### WHAT TO WORK ON:
Please reproduce all of the data below exactly, leaving each picture out.

### EXTRACTED INFORMATION:

---+---

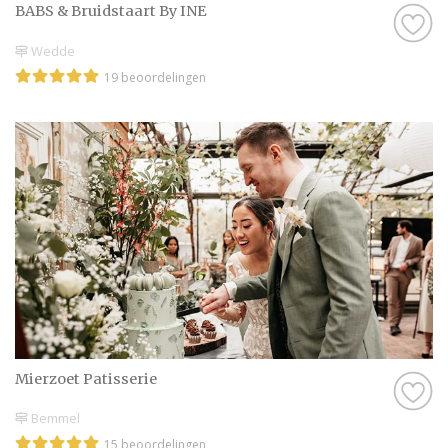
BABS & Bruidstaart By INE
Wedde
19 beoordelingen
Mierzoet Patisserie
Bemmel
15 beoordelingen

---+---

### TASK RESPONSE:
BABS & Bruidstaart By INE
Wedde
19 beoordelingen
Mierzoet Patisserie
Bemmel
15 beoordelingen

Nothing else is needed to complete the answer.